Belajar menjadi pribadi yang open minded
Pada dasarnya setiap individu manusia mempunyai karakteristik yang khas dan unik. Contoh sederhana saja, seperti hobi dan selera. Namun kekhasan itu kadang tertutup karena seseorang kurang mengenal dirinya sendiri dan cenderung lebih mengikuti minat dan tren di lingkungan sekelilingnya.
Selain itu, kurangnya memahami dan memaknai perbedaan adalah keniscayaan sebagai anugerah agar satu sama lain saling saling membutuhkan. Dalam bingkai kemajemukan beda pendapat dan pandangan adalah lazim adanya.
Degradasi pola pikir akibat sikap fanatik karena sulitnya menempatkan diri sebagai objek pendengar.

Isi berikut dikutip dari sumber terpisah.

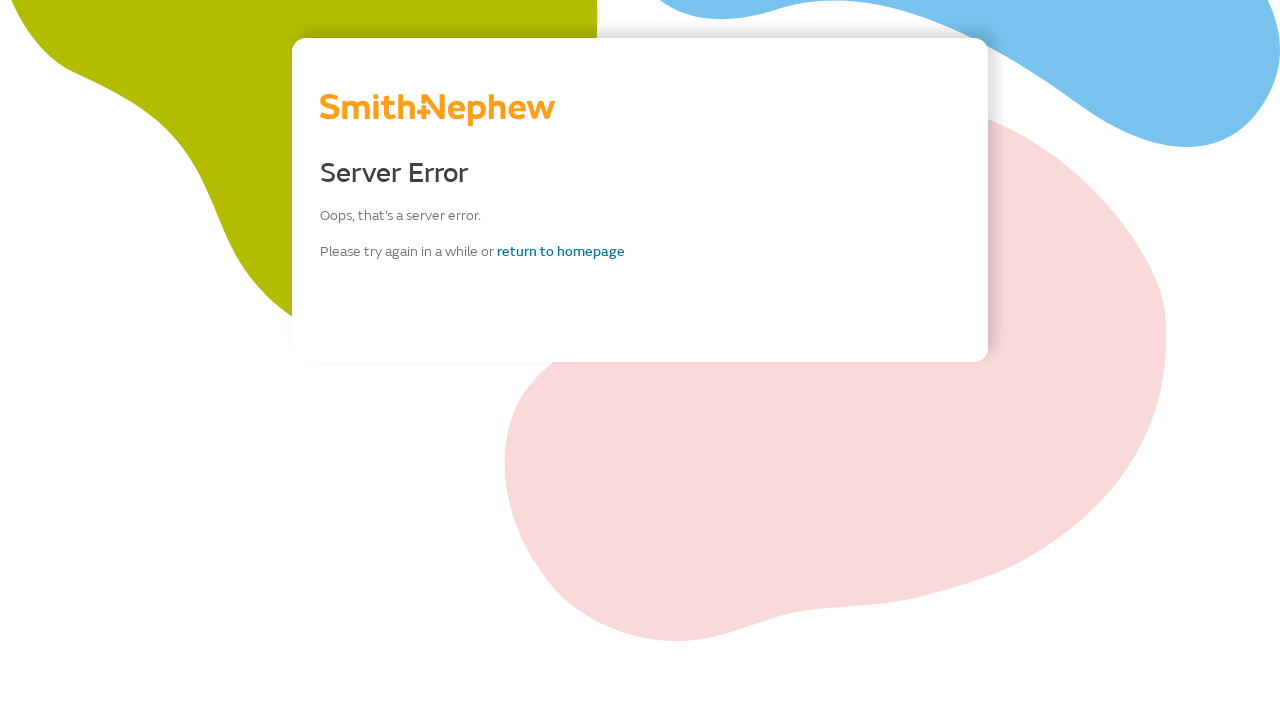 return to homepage (561, 251)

Mencoba memahami sudut pandang orang lain adalah salah satu cara untuk belajar melihat sisi di luar diri kita. Seandainya ada hal-hal yang masih sulit dimengerti, yang diperlukan adalah penjelasan yang logis, bukan serta-merta menolaknya.
Untuk meminimalisir sifat negatif ini tumbuh pada generasi muda, pengenalan mengenai berbagai keberagaman akan kemajemukan seyogyanya di mulai sejak  anak-anak. Tak jarang prilaku fanatik justru terbawa dari lingkup lingkungan keluarga sendiri.
Sebenarnya tidak ada yang salah mengidolakan seperti sosok tokoh, publik figur, merk produk, tim kesayangan, dan sebagainya.Â
Yang jadi masalah ketika kesukaan itu bermetaforsis menjadi pemujaan yang membabi buta.Â
Dalam lingkup keluarga saja perbedaan pendapat pasti ada, misalnya masalah selera masakan, acara televisi, atau pandangan politik.Â
Sebenarnya, fanatik bisa berubah jadi positif kalau seseorang bisa menyeimbangkan dan mengontrolnya dengan baik. Misalnya mencoba dan belajar hal-hal baru, sering berdiskusi berbagai macam tema, dan membangun hubungan pertemanan yang sehat.
Seiring bertambahnya pemahaman akan semakin bijak dan tidak berlebihan terhadap satu hal. Sehingga terbentuk sikap toleran acceptable to everyone and community, dapat diterima semua orang dan semua masyarakat.
Selama akal sehat masih berkolaborasi dengan hati nurani, maka akan selalu ada kebaikan di sekitar kita. Kejernihan berpikir bisa diasumsikan terlepasnya sekat-sekat yang merusak kejernihan nalar berpikir seseorang.
Begitu juga dalam sebuah kompetisi, selalu ada pihak yang menang dan kalah. Dalam hal ini, dibutuhkan kesadaran dan jiwa yang besar untuk menghadapi dua kondisi tersebut. Menjadi pemenang yang rendah hati, dan menerima kekalahan dengan berbesar hati.
Sikap fanatik ibarat portal melintang yang membatasi ruang gerak dan cara pandang kita untuk bisa melihat sisi-sisi yang lebih luas.
Keindahan pelangi karena kolaborasi warna yang saling rukun berdampingan. Pun juga dalam kehidupan.